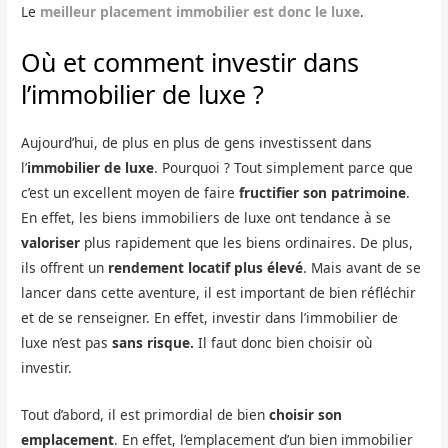
Le
meilleur placement immobilier est donc le luxe
.
Où et comment investir dans
l’immobilier de luxe ?
Aujourd’hui, de plus en plus de gens investissent dans
l’
immobilier de luxe
. Pourquoi ? Tout simplement parce que
c’est un excellent moyen de faire
fructifier son patrimoine
.
En effet, les biens immobiliers de luxe ont tendance à se
valoriser
plus rapidement que les biens ordinaires. De plus,
ils offrent un
rendement locatif plus élevé
. Mais avant de se
lancer dans cette aventure, il est important de bien réfléchir
et de se renseigner. En effet, investir dans l’immobilier de
luxe n’est pas
sans risque.
Il faut donc bien choisir où
investir.
Tout d’abord, il est primordial de bien
choisir son
emplacement
. En effet, l’emplacement d’un bien immobilier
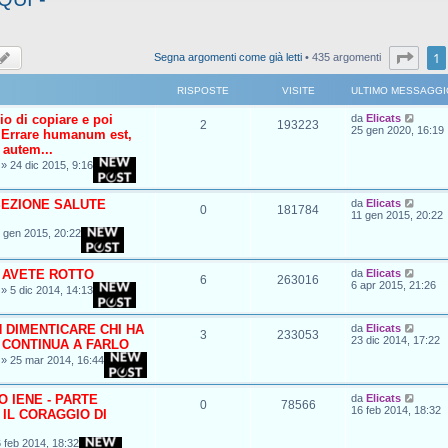
Pagi
1
Segna argomenti come già letti
• 435 argomenti
RISPOSTE
VISITE
ULTIMO MESSAGGI
io di copiare e poi
da
Elicats
2
193223
25 gen 2020, 16:19
 Errare humanum est,
 autem...
»
24 dic 2015, 9:16
EZIONE SALUTE
da
Elicats
0
181784
11 gen 2015, 20:22
 gen 2015, 20:22
 AVETE ROTTO
da
Elicats
6
263016
6 apr 2015, 21:26
»
5 dic 2014, 14:13
 DIMENTICARE CHI HA
da
Elicats
3
233053
23 dic 2014, 17:22
 CONTINUA A FARLO
»
25 mar 2014, 16:44
O IENE - PARTE
da
Elicats
0
78566
16 feb 2014, 18:32
 IL CORAGGIO DI
 feb 2014, 18:32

====================

■ **Work request**:
The result should be an exact repetition of all the records. Drop the pictures.

■ **Written answer**:
Le
meilleur placement immobilier est donc le luxe
.
Où et comment investir dans
l’immobilier de luxe ?
Aujourd’hui, de plus en plus de gens investissent dans
l’
immobilier de luxe
. Pourquoi ? Tout simplement parce que
c’est un excellent moyen de faire
fructifier son patrimoine
.
En effet, les biens immobiliers de luxe ont tendance à se
valoriser
plus rapidement que les biens ordinaires. De plus,
ils offrent un
rendement locatif plus élevé
. Mais avant de se
lancer dans cette aventure, il est important de bien réfléchir
et de se renseigner. En effet, investir dans l’immobilier de
luxe n’est pas
sans risque.
Il faut donc bien choisir où
investir.
Tout d’abord, il est primordial de bien
choisir son
emplacement
. En effet, l’emplacement d’un bien immobilier
Pagi
1
Segna argomenti come già letti
• 435 argomenti
RISPOSTE
VISITE
ULTIMO MESSAGGI
io di copiare e poi
da
Elicats
2
193223
25 gen 2020, 16:19
 Errare humanum est,
 autem...
»
24 dic 2015, 9:16
EZIONE SALUTE
da
Elicats
0
181784
11 gen 2015, 20:22
 gen 2015, 20:22
 AVETE ROTTO
da
Elicats
6
263016
6 apr 2015, 21:26
»
5 dic 2014, 14:13
 DIMENTICARE CHI HA
da
Elicats
3
233053
23 dic 2014, 17:22
 CONTINUA A FARLO
»
25 mar 2014, 16:44
O IENE - PARTE
da
Elicats
0
78566
16 feb 2014, 18:32
 IL CORAGGIO DI
 feb 2014, 18:32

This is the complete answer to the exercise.